* YOUR ASSIGNMENT *
For this exercise, copy out each line of the material below that includes "yang".
(DATA SUPPLIED)
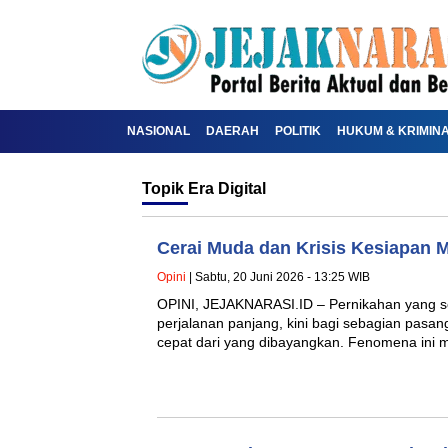
NASIONAL
DAERAH
POLITIK
HUKUM & KRIMIN
Topik
Era Digital
Cerai Muda dan Krisis Kesiapan Me
Opini
| Sabtu, 20 Juni 2026 - 13:25 WIB
OPINI, JEJAKNARASI.ID – Pernikahan yang s
perjalanan panjang, kini bagi sebagian pasan
cepat dari yang dibayangkan. Fenomena in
(End DATA SUPPLIED)
* EXERCISE ANSWER *
OPINI, JEJAKNARASI.ID – Pernikahan yang s
cepat dari yang dibayangkan. Fenomena in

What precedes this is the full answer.